Previously on my two-factor authentication odyssey I abandoned the Authy TOTP authentication app in exasperation. On paper, Authy ought to be the best way:
- It avoids insecure SMS for the second factor.
- You don’t get your authentication code over the network at all.
- You can back up your tokens to a secure cloud server.
- No need for printed “backup codes”.
- Get the code from an Android, iOS or Windows device.
However, my experience was poor. In the immortal words, I think it was me, not Authy. But it’s put me off. And if it’s put me off it would no doubt put a lot of others off as well. On top of protecting my own accounts I’m keen to share advice that will help and encourage other people (both techie and non-techie) to do the same. So right now, Authy isn’t on my list. Although it should be.
Having decided against doing this the “best” way, I needed to check out what security improvements I could make. So I started by investigating Google Prompt. This is a bit like getting a code via SMS but instead you see a prompt on your nominated device (usually your smartphone). Instead of entering a code in the Google login dialogue, you respond to the prompt on your phone. If you accept the prompt, the login completes and if you reject the prompt (perhaps because it’s some evil person trying to access your account, and not you), the login is rejected.
It was easy to set up and it works. After initial setup I’ve not received any prompts because I trust all of my devices (phone, iPad and PC). If I ever need to log in to another device I’ll get a prompt. (Security enthusiasts will point out that trusting my devices reduces my security level because if someone steals one they’ll be able to log in to my account – in fact, they won’t even need to log in because the account is set to “stay signed in”, as is common for many of us. And it’s hard to argue with that – except that all my devices also require a login or PIN to access them. So, yeah, if you steal my phone and can crack the PIN then you’re in. But the chances are I’ll have wiped my Android phone before you can do that. Oh, but on the other hand, I’m not sure I’ve set up Find My iPad, so that’s something I need to look into…but I digress.)

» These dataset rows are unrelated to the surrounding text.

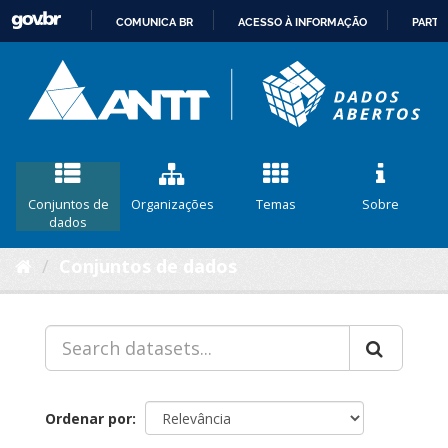
COMUNICA BR
ACESSO À INFORMAÇÃO
PARTI
IR
PARA
O
CONTEÚDO
Conjuntos de
Organizações
Temas
Sobre
dados
Conjuntos de dados
Ordenar por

Unlike text messages, Google prompts are encrypted so can’t be grabbed by “man in the middle” attacks. And the 2FA is tied to your device, not your phone number. That makes SIM-swap attacks harder to do. However, I’ve read that smartphone geeks can clone an entire phone, thus fooling another bit of hardware into thinking it’s your phone, thereby thwarting your 2FA. But, really, what are the chances? Overall, this form of 2FA increases security and avoids the biggest weakness of SMS.
I still need a backup second factor. I really, really don’t want to use those “printable backup codes”, because, well, who wants to have to carry a secret bit of paper around just in case your phone dies or is lost / stolen? With Google, the default backup method is – you guessed it – SMS. But what I’ve done is to use my spouse’s phone number instead of mine. After all, there’s no point using my number if my phone is dead / lost / stolen.
Even with that backup method in place, Google urges me to set up a third option – either a hardware security key or those wretched printable backup codes. I’m not convinced I need a third method because for me to be locked out of the account I’d have to have lost both my phone and my spouse’s phone. Which, thinking about it, could happen, I guess…but I really, really don’t want to use those “printable backup codes”, because, well, who wants to have to carry a secret bit of paper around? And if I want my mum or non-techie friend to set up 2FA on their account and I start talking about needing to keep backup codes securely somewhere as well as their login credentials, they’re just going to say no.
Thinking aloud here, I guess, in my case, I could keep the backup codes in my password manager. But then, in the mythical scenario where I need to log into my Gmail and I don’t have access to my phone or my spouse’s phone, what if I don’t have access to my password manager? But no – if I’m on a computer with web access I can access the password manager because it’s available online. (And thereby hangs another debate, I know…) So anyway, I could use backup codes. But my mum wouldn’t. And she doesn’t use a mobile that much either so even old-fashioned SMS 2FA would be out of the question for her.
Later…I’ve given in and generated the Google backup codes. They’re now safely stored in my password manager.
So, for this one account I’m happy it’s now more secure and that I won’t get locked out. Now I’ll move on to seeing what options I have for other accounts.
One thing is clear: This is not easy to do. I just hope service providers will continue innovating to make 2FA a lot simpler. That’s the only way it’s going to be widely adopted.